MuCa, il nuovo museo della cantieristica navale

 
Lo scorso 17 giugno 2017 è stato inaugurato MuCa, il Museo della Cantieristica di Monfalcone, che ha sede al pianterreno dell’ex Albergo operai del Villaggio di Panzano, la “company town” sorta attorno al cantiere navale su iniziativa dei primi proprietari, i Cosulich. Il Museo, progettato dallo Studio Claudio Nardi di Firenze e realizzato da un raggruppamento d’imprese specializzate coordinato da Corvallis SpA - che oltre ad alcuni exhibit particolarmente complessi quali la ricostruzione in 3D del cantiere negli anni ‘20 ed il perduto Teatro di Panzano, ha curato direttamente anche la realizzazione del sito web e dell’APP - racconta la storia del cantiere e della città attraverso un percorso espositivo articolato in sezioni. Unico museo italiano specificamente dedicato alla cantieristica e al suo impatto sul territorio, il MuCa rappresenta un’assoluta novità nel panorama museale nazionale. Affronta, attraverso testimonianze e documenti, oltre un secolo di storia, utilizzando un linguaggio contemporaneo e servendosi delle più moderne tecnologie multimediali.
 
Il progetto “Polo museale della cantieristica navale di Monfalcone” viene realizzato con il contributo della Regione Autonoma Friuli Venezia Giulia, con Fondi POR FESR 2007/2013 Attività 2.1.a “Valorizzazione del patrimonio naturale e culturale” Linea di intervento “Valorizzazione del patrimonio culturale” (ora transitati nel PAC FVG Piano di Azione e Coesione del FVG - Linea di intervento 7.1.a.1 Archeologia industriale).

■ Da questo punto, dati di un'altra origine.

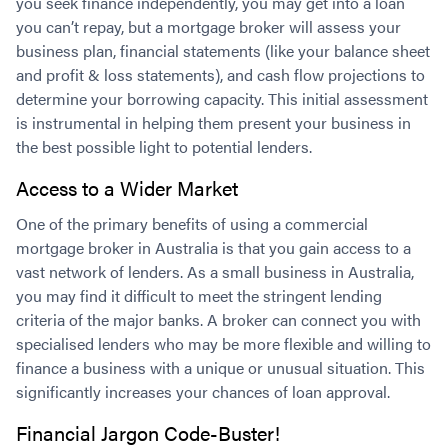
you seek finance independently, you may get into a loan
you can’t repay, but a mortgage broker will assess your
business plan, financial statements (like your balance sheet
and profit & loss statements), and cash flow projections to
determine your borrowing capacity. This initial assessment
is instrumental in helping them present your business in
the best possible light to potential lenders.
Access to a Wider Market
One of the primary benefits of using a commercial
mortgage broker in Australia is that you gain access to a
vast network of lenders. As a small business in Australia,
you may find it difficult to meet the stringent lending
criteria of the major banks. A broker can connect you with
specialised lenders who may be more flexible and willing to
finance a business with a unique or unusual situation. This
significantly increases your chances of loan approval.
Financial Jargon Code-Buster!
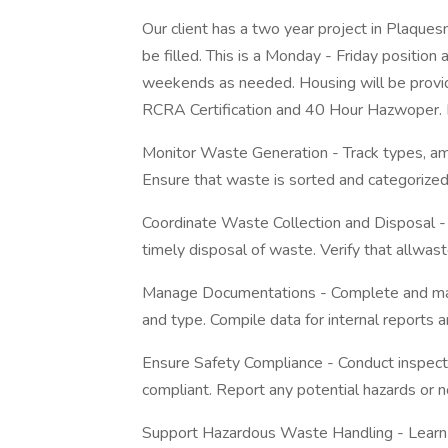
Our client has a two year project in Plaques
be filled. This is a Monday - Friday positio
weekends as needed. Housing will be provi
RCRA Certification and 40 Hour Hazwoper. D
Monitor Waste Generation - Track types, am
Ensure that waste is sorted and categorized 
Coordinate Waste Collection and Disposal -
timely disposal of waste. Verify that allwast
Manage Documentations - Complete and main
and type. Compile data for internal reports 
Ensure Safety Compliance - Conduct inspect
compliant. Report any potential hazards or 
Support Hazardous Waste Handling - Learn 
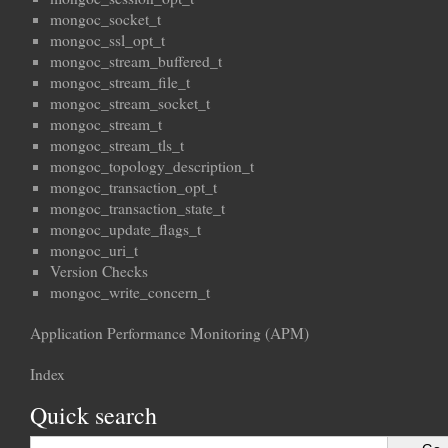
mongoc_socket_t
mongoc_ssl_opt_t
mongoc_stream_buffered_t
mongoc_stream_file_t
mongoc_stream_socket_t
mongoc_stream_t
mongoc_stream_tls_t
mongoc_topology_description_t
mongoc_transaction_opt_t
mongoc_transaction_state_t
mongoc_update_flags_t
mongoc_uri_t
Version Checks
mongoc_write_concern_t
Application Performance Monitoring (APM)
Index
Quick search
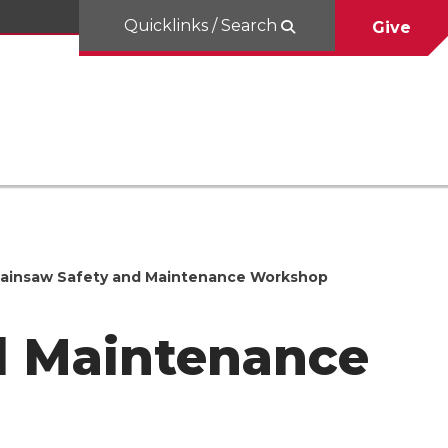
Quicklinks / Search
Give
ainsaw Safety and Maintenance Workshop
d Maintenance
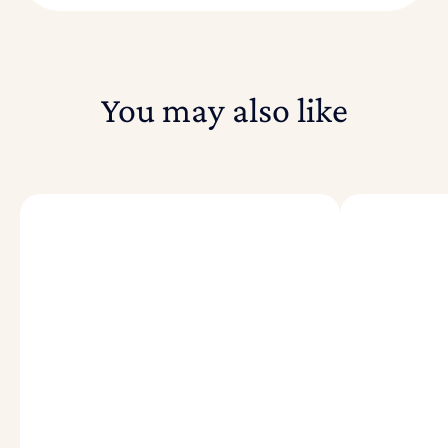
You may also like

Un luogo che vive nella memoria di un importante edificio inserito in un più ampio contesto, studiato, adeguato ad accogliere i nuovi visitatori, un excursus sul cantiere navale e sui risvolti sociologici che questa attività ha creato e crea sul territorio. Questo sarà il Museo della Cantieristica, un luogo dove il visitatore sarà coinvolto in maniera emozionale, percettiva, uditiva.
Un intervento “leggero” nelle parti più rappresentative dell' Ex Albergo operai e del Museo della Cantieristica; uno più accentuato, con colori e giochi di luce nelle altre: solo tre colori (rosso, bianco e nero) e materiali che rimandano alle lamiere nella costruzione delle navi.
 
Al tempo stesso un intervento complesso in uno spazio che ci viene consegnato già così ben definito sotto tutti i punti di vista, quasi un intervento composto da numerosi ‘gesti’ che si interfacciano con la preesistenza.

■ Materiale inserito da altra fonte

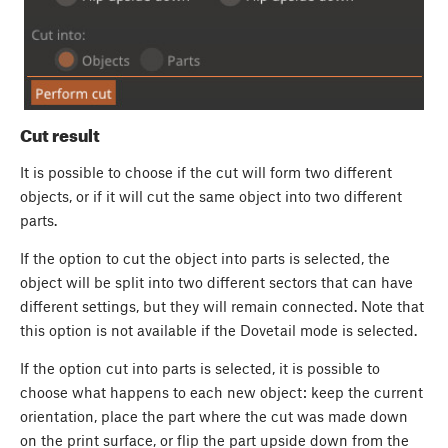
Cut result
It is possible to choose if the cut will form two different
objects, or if it will cut the same object into two different
parts.
If the option to cut the object into parts is selected, the
object will be split into two different sectors that can have
different settings, but they will remain connected. Note that
this option is not available if the Dovetail mode is selected.
If the option cut into parts is selected, it is possible to
choose what happens to each new object: keep the current
orientation, place the part where the cut was made down
on the print surface, or flip the part upside down from the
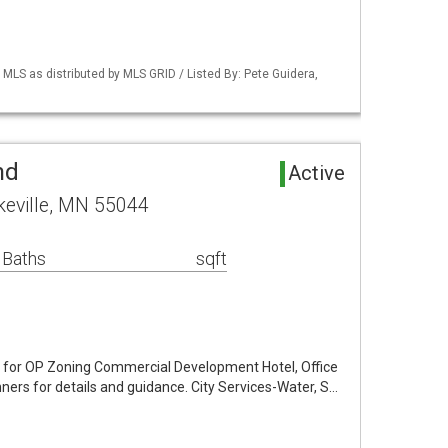
S as distributed by MLS GRID / Listed By: Pete Guidera,
nd
Active
keville, MN 55044
 Baths
sqft
 for OP Zoning Commercial Development Hotel, Office
nners for details and guidance. City Services-Water, S…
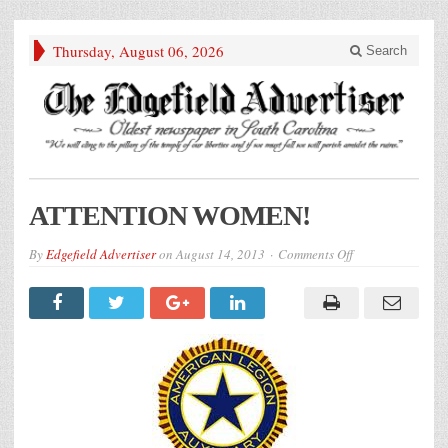
Thursday, August 06, 2026
Search
ATTENTION WOMEN!
on
By
Edgefield Advertiser
on
August 14, 2013
Comments Off
ATTENTION
WOMEN!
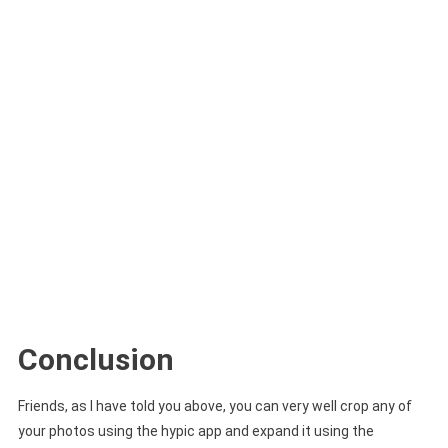
Conclusion
Friends, as I have told you above, you can very well crop any of
your photos using the hypic app and expand it using the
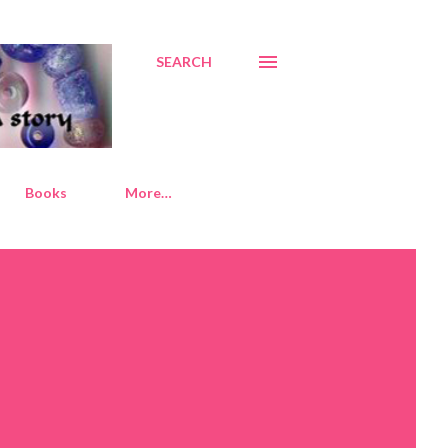
SEARCH
Books
More…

Un luogo fruibile da tutti e studiato per tutti, uno spazio flessibile con aree dedicate alla tecnologia e alla multimedialità, altre all’esposizione delle importanti tele di Timmel, dei numerosi oggetti già conservati negli archivi e dei modelli preziosi esposti in teche di cristallo o in altri sistemi di allestimento mutevoli nella sala dedicata alle esposizioni temporanee.

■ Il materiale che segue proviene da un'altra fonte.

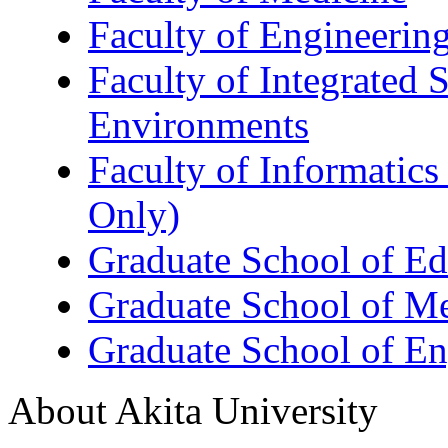
Faculty of Engineerin
Faculty of Integrated 
Environments
Faculty of Informatics
Only)
Graduate School of Ed
Graduate School of M
Graduate School of En
About Akita University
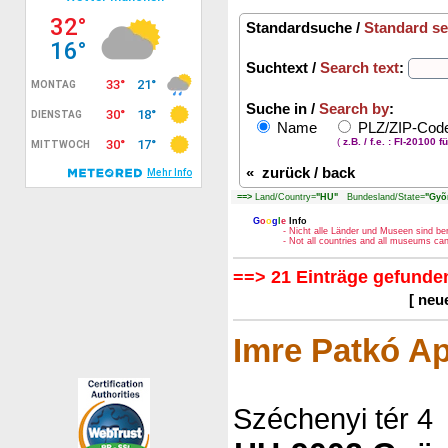
Standardsuche /
Standard se
Suchtext /
Search text
:
Suche in /
Search by
:
Name
PLZ/ZIP-Co
(
z.B. / f.e. : FI-20100 f
«
zurück / back
==>
Land/Country=
"HU"
Bundesland/State=
"Gyõ
G
o
o
g
l
e
Info
- Nicht alle Länder und Museen sind be
- Not all countries and all museums c
==> 21 Einträge gefunden
[ neu
Imre Patkó Ap
Széchenyi tér 4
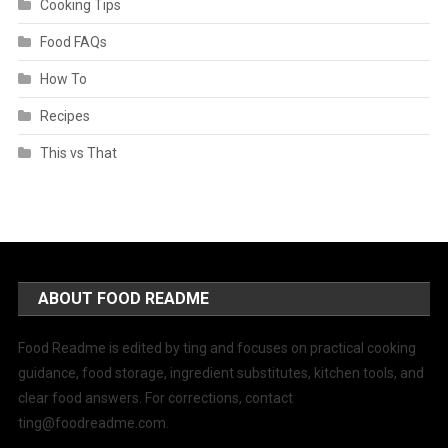
Cooking Tips
Food FAQs
How To
Recipes
This vs That
ABOUT FOOD README
Food Readme is edited by ting and focuses on practical cooking
guidance, food storage, ingredient substitutes, kitchen tools, and
clear food answers. For corrections, contact
ting@foodreadme.com
.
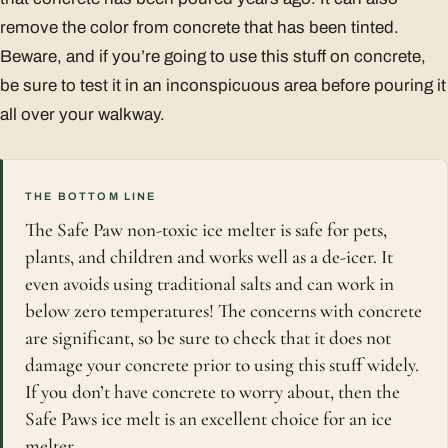
remove the color from concrete that has been tinted.
Beware, and if you’re going to use this stuff on concrete,
be sure to test it in an inconspicuous area before pouring it
all over your walkway.
THE BOTTOM LINE
The Safe Paw non-toxic ice melter is safe for pets,
plants, and children and works well as a de-icer. It
even avoids using traditional salts and can work in
below zero temperatures! The concerns with concrete
are significant, so be sure to check that it does not
damage your concrete prior to using this stuff widely.
If you don’t have concrete to worry about, then the
Safe Paws ice melt is an excellent choice for an ice
melter.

Un grande atrio segna l’ingresso del Museo; il visitatore entra poi nella bianca e luminosa corte interna, caratterizzata da un imponente doppio colonnato, quasi plastico per la sua perfezione. All'interno di questo spazio d'accoglienza si trovano schermi, immagini e bacheche.
 
Un percorso consigliato conduce alla visita del Museo; un altro, in parallelo, porta alla visita dell’edificio stesso e alla scoperta della sua funzione originaria di Albergo per gli operai.
Un susseguirsi di corridoi e spazi in penombra, passaggi fra lamiere, scintillii, suoni e rumori ‘provenienti dal cantiere’ fanno vivere un’esperienza quasi reale.
Poi di nuovo la luce, in uno spazio che troviamo già con la sua struttura architettonica in evidenza, dove la luce che proviene dall’alto e l’architettura originale nello sfondo, con le sue aperture, presenta ‘contenitori’ intimi dove il visitatore può isolarsi ed emozionarsi al comando virtuale di una gru d'epoca.